### Task
Set the pictures aside and return each record below precisely as written.

### Exercise materials
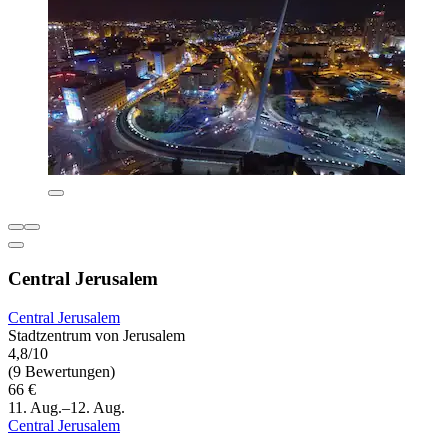
Central Jerusalem
Central Jerusalem
Stadtzentrum von Jerusalem
4,8/10
(9 Bewertungen)
66 €
11. Aug.–12. Aug.
Central Jerusalem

### Task result
Central Jerusalem
Central Jerusalem
Stadtzentrum von Jerusalem
4,8/10
(9 Bewertungen)
66 €
11. Aug.–12. Aug.
Central Jerusalem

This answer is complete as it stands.